* [RAW DATA]:
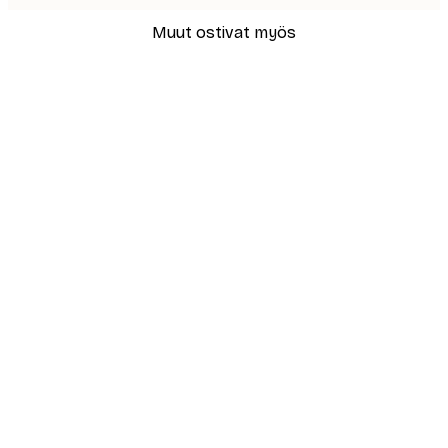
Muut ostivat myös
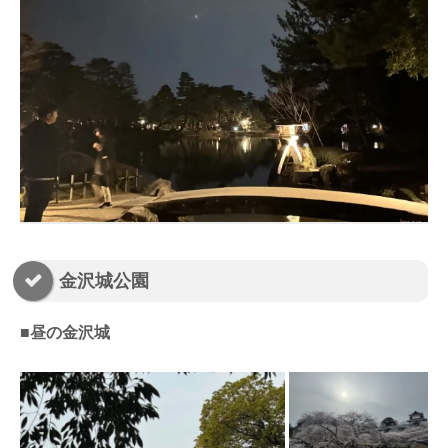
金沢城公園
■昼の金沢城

--

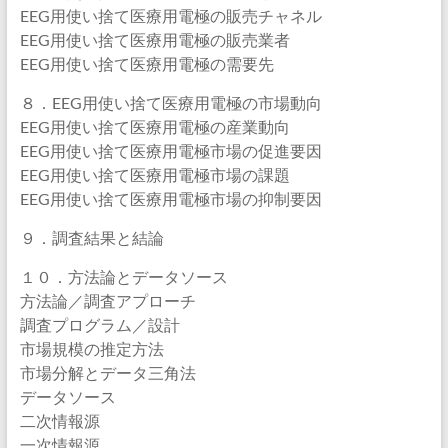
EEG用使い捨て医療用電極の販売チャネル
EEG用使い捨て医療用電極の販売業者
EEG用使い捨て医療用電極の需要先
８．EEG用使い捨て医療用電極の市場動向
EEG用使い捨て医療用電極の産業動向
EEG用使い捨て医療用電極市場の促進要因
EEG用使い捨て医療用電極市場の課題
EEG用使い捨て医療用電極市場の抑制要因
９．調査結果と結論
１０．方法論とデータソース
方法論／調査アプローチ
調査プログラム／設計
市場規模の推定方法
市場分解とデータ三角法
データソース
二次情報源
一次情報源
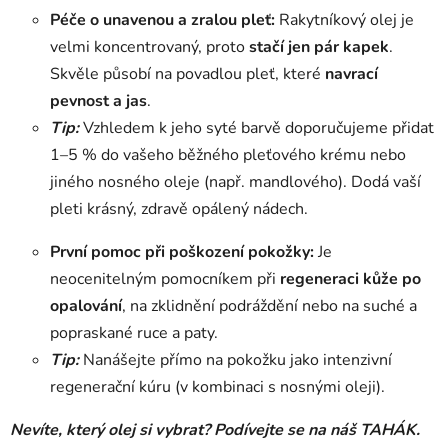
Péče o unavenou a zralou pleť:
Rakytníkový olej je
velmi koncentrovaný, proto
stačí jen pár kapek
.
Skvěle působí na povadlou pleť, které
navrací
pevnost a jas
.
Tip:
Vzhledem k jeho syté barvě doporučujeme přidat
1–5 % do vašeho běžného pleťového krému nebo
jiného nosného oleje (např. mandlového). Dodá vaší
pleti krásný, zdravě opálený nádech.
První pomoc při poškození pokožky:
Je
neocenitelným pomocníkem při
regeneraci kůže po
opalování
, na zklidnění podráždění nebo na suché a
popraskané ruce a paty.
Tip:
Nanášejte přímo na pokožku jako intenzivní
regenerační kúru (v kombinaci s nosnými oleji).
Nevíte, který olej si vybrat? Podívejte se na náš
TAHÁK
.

* * *

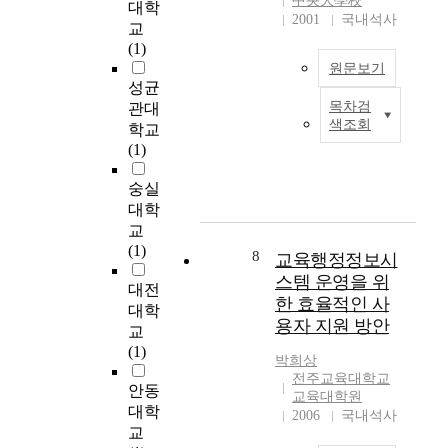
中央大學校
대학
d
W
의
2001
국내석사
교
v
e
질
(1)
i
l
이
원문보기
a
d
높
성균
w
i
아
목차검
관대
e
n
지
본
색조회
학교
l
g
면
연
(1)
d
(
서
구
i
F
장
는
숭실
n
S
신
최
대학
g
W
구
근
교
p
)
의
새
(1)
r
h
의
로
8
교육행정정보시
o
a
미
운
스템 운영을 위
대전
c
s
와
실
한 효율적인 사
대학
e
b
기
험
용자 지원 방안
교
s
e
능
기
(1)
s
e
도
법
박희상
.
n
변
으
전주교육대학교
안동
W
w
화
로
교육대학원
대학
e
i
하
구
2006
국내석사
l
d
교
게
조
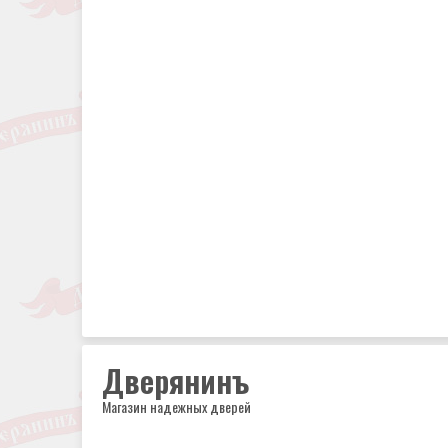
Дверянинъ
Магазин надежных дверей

* [WORK TASK]:
In the listing above, find the line containing "１０．方法論とデータソース" and the line containing "Vzhledem k jeho", then output those two lines and everything between them exactly as written, without the images.

* [EXERCISE RESULT]:
１０．方法論とデータソース
方法論／調査アプローチ
調査プログラム／設計
市場規模の推定方法
市場分解とデータ三角法
データソース
二次情報源
一次情報源
Péče o unavenou a zralou pleť:
Rakytníkový olej je
velmi koncentrovaný, proto
stačí jen pár kapek
.
Skvěle působí na povadlou pleť, které
navrací
pevnost a jas
.
Tip:
Vzhledem k jeho syté barvě doporučujeme přidat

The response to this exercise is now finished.